Inviato da Redazione il Gio, 26/08/2010 - 15:05
Quotazione: FCA CHRYSLER

Sergio Marchionne è di parola. Fiat rivedrà probabilmente al rialzo i suoi obiettivi per il 2010 dopo la fine del terzo trimestre, che sta andando "abbastanza" bene. Lo ha detto l'amministratore delegato del gruppo automobilistico, rispondendo a margine dopo il suo intervento al Meeting dell'Amicizia in corso in questi giorni a Rimini.

E a una successiva domanda su come stia andando il trimestre in corso il top manager ha risposto: "Abbastanza bene. Abbiamo visto il mercato automobilistico europeo estremamente debole come era naturalmente prevedibile. Lo avevamo annunciato a gennaio che il 2010 sarebbe stato un anno di transizione al netto degli incentivi del sistema europeo".

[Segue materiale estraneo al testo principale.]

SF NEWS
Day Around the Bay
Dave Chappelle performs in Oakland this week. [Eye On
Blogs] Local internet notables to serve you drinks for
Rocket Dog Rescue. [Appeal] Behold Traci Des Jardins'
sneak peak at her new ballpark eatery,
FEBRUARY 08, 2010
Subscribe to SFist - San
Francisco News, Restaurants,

Aggiungendo: "Ci voleva una fase per ristabilire una base di crescita". Secondo alcuni analisti contattati da Finanza.com si tratta di una conferma positiva, in particolare che i mesi di luglio e agosto non sono andati così male. L'intervento di Sergio Marchionne a Rimini è stato a tutto campo. "in Italia ci manca la voglia e abbiamo paura di cambiare", ha detto l'a.d. del Lingotto Sergio Marchionne, paragonando l'avventura americana con Chrysler alla situazione italiana di Fiat.

In particolare facendo riferimento alla politica di relazioni industriali del gruppo auto in Italia Marchionne ha spiegato che "fino a quando non ci lasciamo alle spalle vecchi schemi non ci sarà mai spazio per vedere nuovi orizzonti". Marchionne è tornato a ribadire che "l'unica cosa che chiediamo è la garanzia di poter gestire i nostri stabilimenti in maniera affidabile e normale".
 
Il riferimento è alla questione del reintegro dei tre operai licenziati a Melfi, che ha trovato spazio sui giornali in questi giorni. "Non c'è niente di straordinario - ha proseguito - nel volersi adeguare a standard internazionali. La scelta straordinaria - ha aggiunto - è restare in Italia".